» Directions for this task
Pictures are not repeated. Every line from the beginning of the entries through the one with "CONTACT US TODAY (384, 1551)" is restated exactly.

» Provided data
++++++++
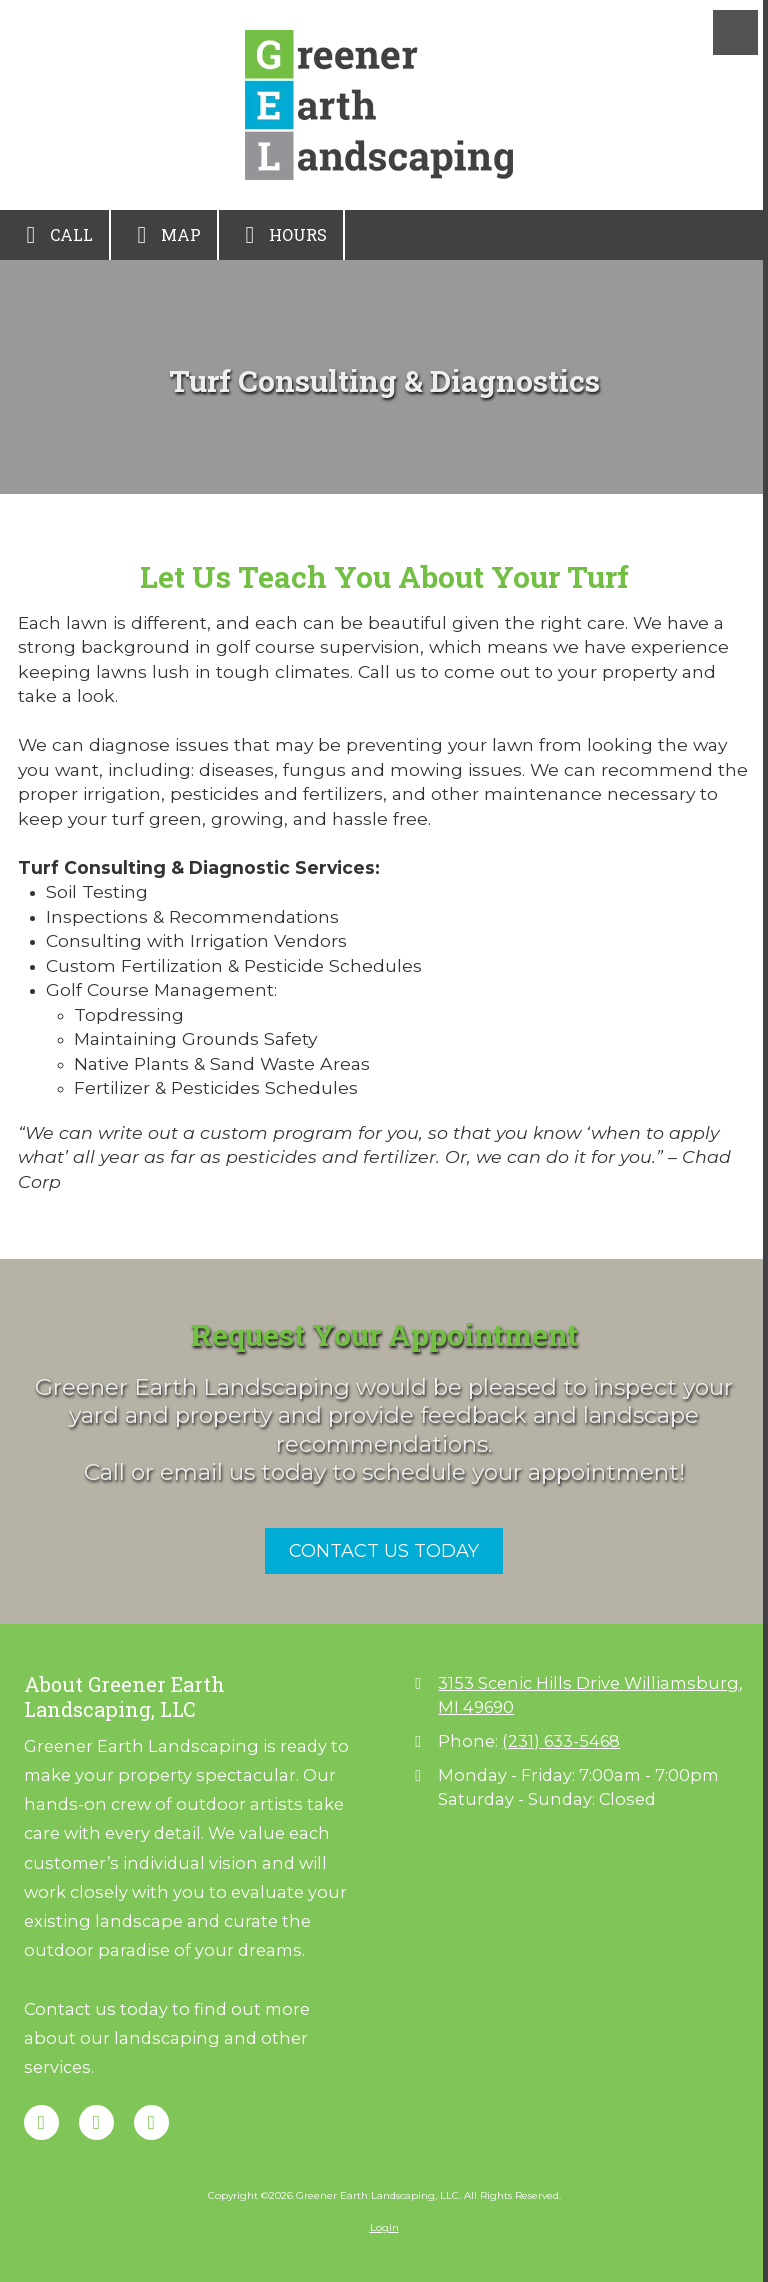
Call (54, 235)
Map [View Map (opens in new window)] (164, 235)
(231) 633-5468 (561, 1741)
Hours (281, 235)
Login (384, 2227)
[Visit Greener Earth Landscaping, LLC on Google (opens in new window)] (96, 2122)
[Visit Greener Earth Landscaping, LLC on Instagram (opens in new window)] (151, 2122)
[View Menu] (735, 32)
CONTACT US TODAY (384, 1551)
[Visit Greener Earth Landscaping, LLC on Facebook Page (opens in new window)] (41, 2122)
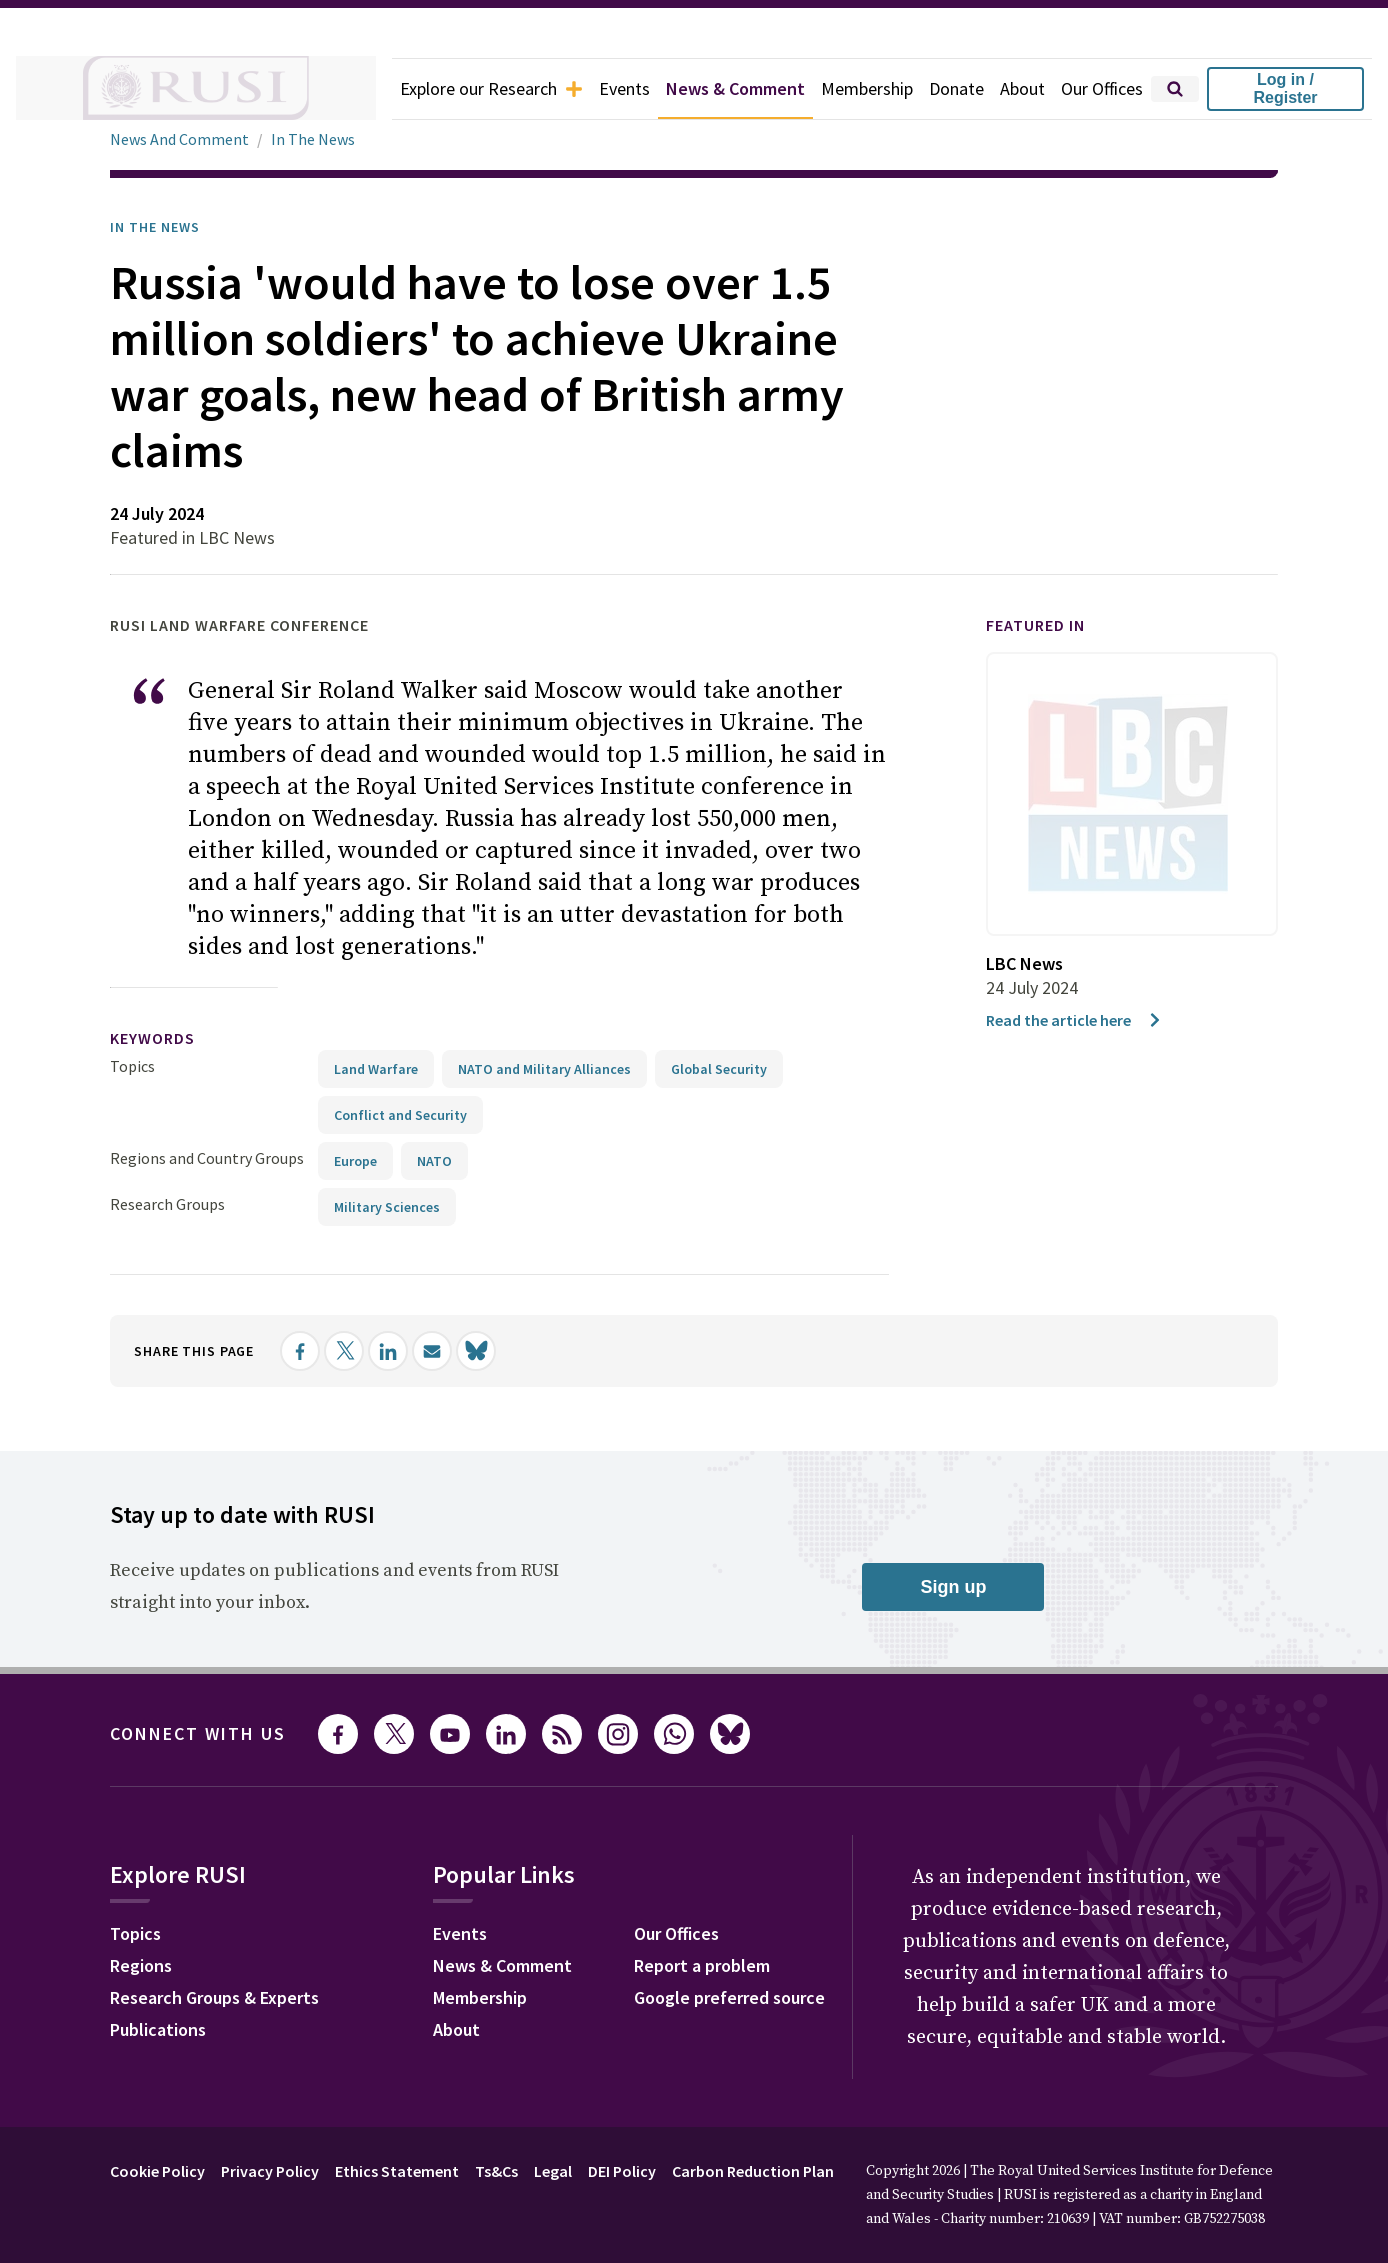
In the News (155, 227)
++++++++
» Solution for this exercise
Call (54, 235)
Map [View Map (opens in new window)] (164, 235)
(231) 633-5468 (561, 1741)
Hours (281, 235)
Login (384, 2227)
[Visit Greener Earth Landscaping, LLC on Google (opens in new window)] (96, 2122)
[Visit Greener Earth Landscaping, LLC on Instagram (opens in new window)] (151, 2122)
[View Menu] (735, 32)
CONTACT US TODAY (384, 1551)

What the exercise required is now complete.